Howard Friedman, professor emeritus of law at Toledo University in Ohio and creator of ReligionClause.blogspot.com, agrees. He told the Register that some minority and free-speech groups have expressed fear of being taken over by others under all-comers policies.

“Their worry would be that people who don’t share their intent can join their group and undermine it,” said Friedman. “The campus Jewish club could be taken over by Jews for Jesus.”

Baylor warned that minority groups would be particularly vulnerable to hostile takeovers. For that reason, he hopes they will pressure university administrators to stay clear of all-comers policies. “It will be interesting to see if any school can consistently enforce an all-comers policy,” he said.

Indeed, Hastings’s acting dean, Leo Martinez, the named defendant in the case, admitted in a PBS interview that the decision would require a campus Jewish Anti-Defamation League to admit Muslims or an African-American students group to admit Ku Klux Klansmen.

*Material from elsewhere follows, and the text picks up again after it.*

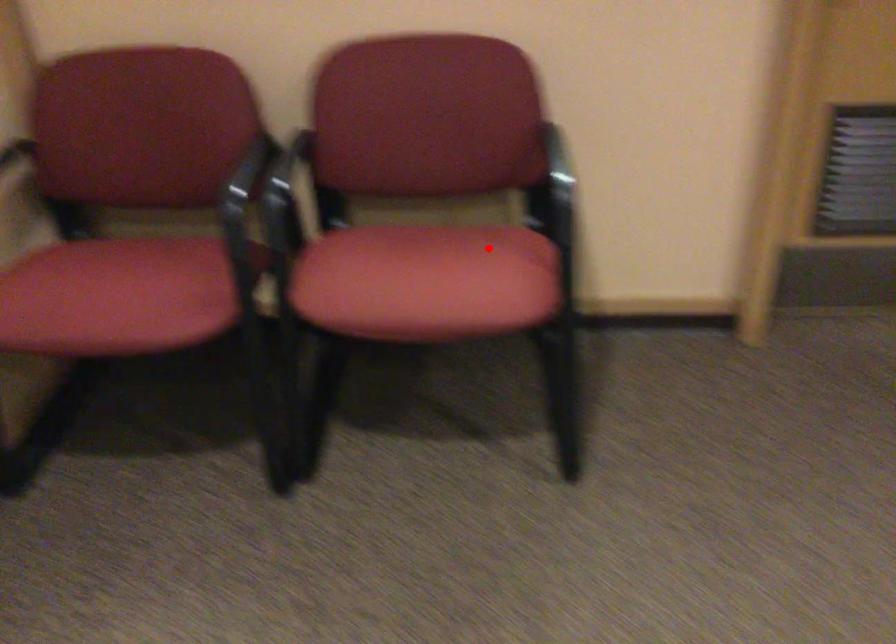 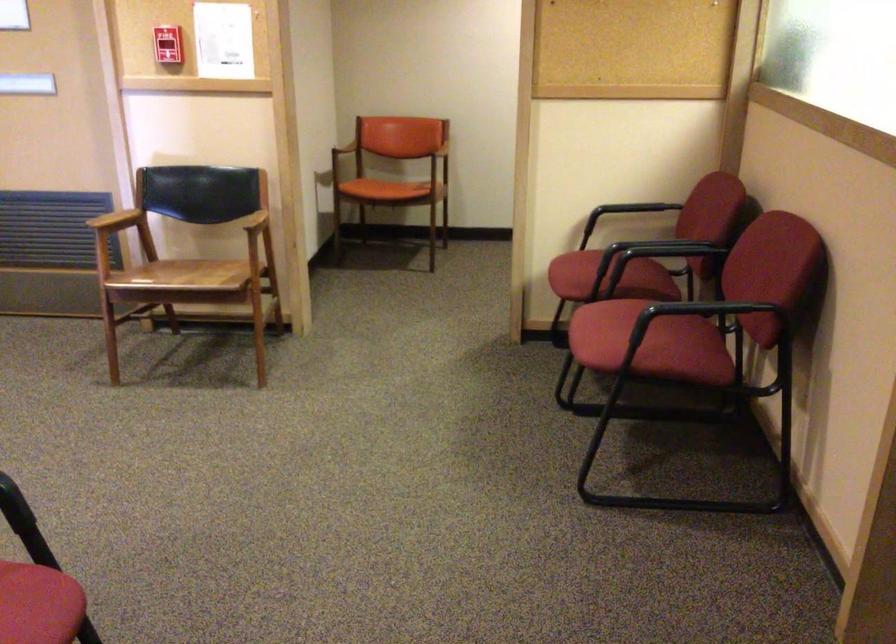 Question: I am providing you with two images of the same scene from different viewpoints. A red point is shown in image1. For the corresponding object point in image2, is it positioned nearer or farther from the camera?

Choices:
 (A) Nearer
 (B) Farther

Answer: (B) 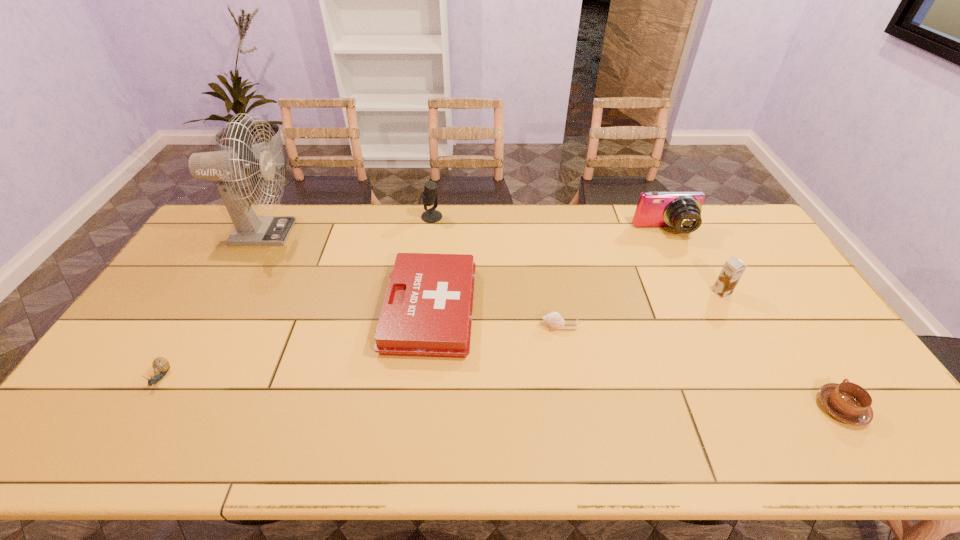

Nonetheless, both the American Jewish Committee and the Union for Reform Judaism supported the Supreme Court decision, noting, “America’s institutions of higher learning have an unfortunate history of excluding certain racial and religious minorities … Jews, in particular.”

Religion Clause’s Friedman told the Register the decision was a precursor to another major clash — between religious and homosexual rights. The Supreme Court “isn’t quite there yet,” he said, in terms of being ready to rule that sexual orientation “trumps” religious rights, as, in the past, it has ruled that racial equality trumps the claims of religious groups to have biblical justification for racial discrimination.

“I think that is why the court ruled on such narrow grounds,” he said. “The science isn’t there yet to rule that being gay is based on biology.”

At the same time, the court did give the Christian Legal Society one more kick at Hastings, remanding back to the 9th Circuit Court the question of whether the all-comers policy was something Hastings either invented in 2005 or had never until then applied to any organization other than the Christian Legal Society.

Colby promised, “We will be going back to the 9th Circuit.”

Steve Weatherbe writes from Victoria, British Columbia.